Top of Given data

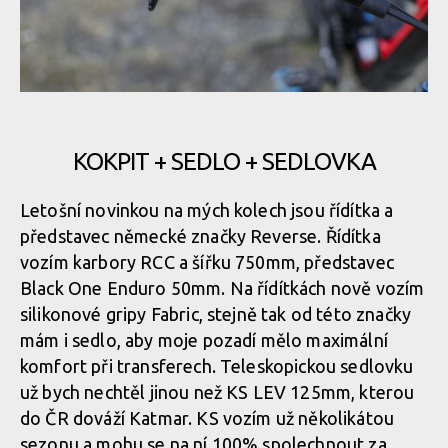
KOKPIT + SEDLO + SEDLOVKA
Letošní novinkou na mých kolech jsou řídítka a
představec německé značky Reverse. Řídítka
vozím karbory RCC a šířku 750mm, představec
Black One Enduro 50mm. Na řídítkách nově vozím
silikonové gripy Fabric, stejně tak od této značky
mám i sedlo, aby moje pozadí mělo maximální
komfort při transferech. Teleskopickou sedlovku
už bych nechtěl jinou než KS LEV 125mm, kterou
do ČR dováží Katmar. KS vozím už několikátou
sezonu a mohu se na ní 100% spolechnout za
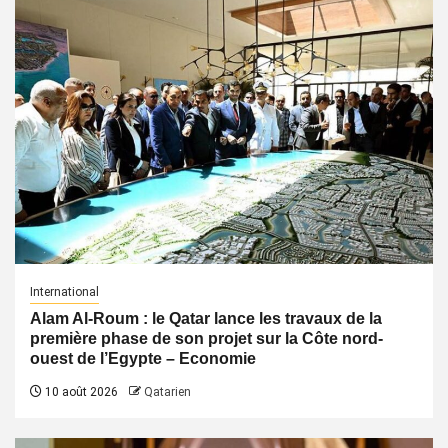
International
Alam Al-Roum : le Qatar lance les travaux de la
première phase de son projet sur la Côte nord-
ouest de l’Egypte – Economie
10 août 2026
Qatarien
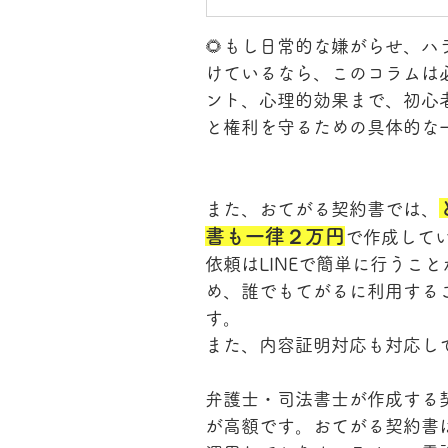
🌻もし日常的な嫌がらせ、
けているなら、このコラムは
ント、心理的効果まで、初心
と権利を守るための具体的な
また、おてがる契約書では、
書も一律２万円
で作成して
依頼はLINEで簡単に行うこ
め、誰でもてがるに利用する
す。
また、内容証明対応も対応し
弁護士・司法書士が作成する
が高額です。おてがる契約書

Bottom of Given data

The entries need to be restated exactly, and their pictures left out.

Response below:
KOKPIT + SEDLO + SEDLOVKA
Letošní novinkou na mých kolech jsou řídítka a
představec německé značky Reverse. Řídítka
vozím karbory RCC a šířku 750mm, představec
Black One Enduro 50mm. Na řídítkách nově vozím
silikonové gripy Fabric, stejně tak od této značky
mám i sedlo, aby moje pozadí mělo maximální
komfort při transferech. Teleskopickou sedlovku
už bych nechtěl jinou než KS LEV 125mm, kterou
do ČR dováží Katmar. KS vozím už několikátou
sezonu a mohu se na ní 100% spolechnout za
International
Alam Al-Roum : le Qatar lance les travaux de la
première phase de son projet sur la Côte nord-
ouest de l’Egypte – Economie
10 août 2026
Qatarien
🌻もし日常的な嫌がらせ、
けているなら、このコラムは
ント、心理的効果まで、初心
と権利を守るための具体的な
また、おてがる契約書では、
書も一律２万円
で作成して
依頼はLINEで簡単に行うこ
め、誰でもてがるに利用する
す。
また、内容証明対応も対応し
弁護士・司法書士が作成する
が高額です。おてがる契約書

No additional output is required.